START RECORD EXCERPTS

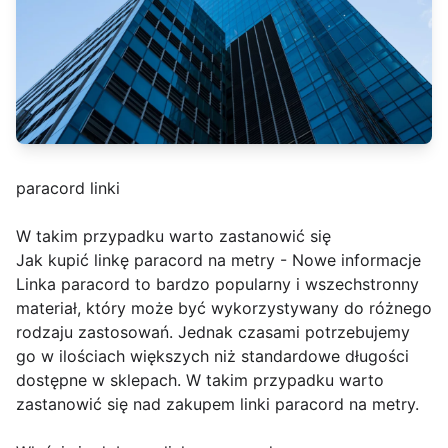
paracord linki
W takim przypadku warto zastanowić się
Jak kupić linkę paracord na metry - Nowe informacje
Linka paracord to bardzo popularny i wszechstronny
materiał, który może być wykorzystywany do różnego
rodzaju zastosowań. Jednak czasami potrzebujemy
go w ilościach większych niż standardowe długości
dostępne w sklepach. W takim przypadku warto
zastanowić się nad zakupem linki paracord na metry.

END RECORD EXCERPTS

## EXERCISE
Up to and including the last line above, starting with the line that contains "materiał, który może", return each line exactly and nothing else.

## RESPONSE FOR THIS EXERCISE
materiał, który może być wykorzystywany do różnego
rodzaju zastosowań. Jednak czasami potrzebujemy
go w ilościach większych niż standardowe długości
dostępne w sklepach. W takim przypadku warto
zastanowić się nad zakupem linki paracord na metry.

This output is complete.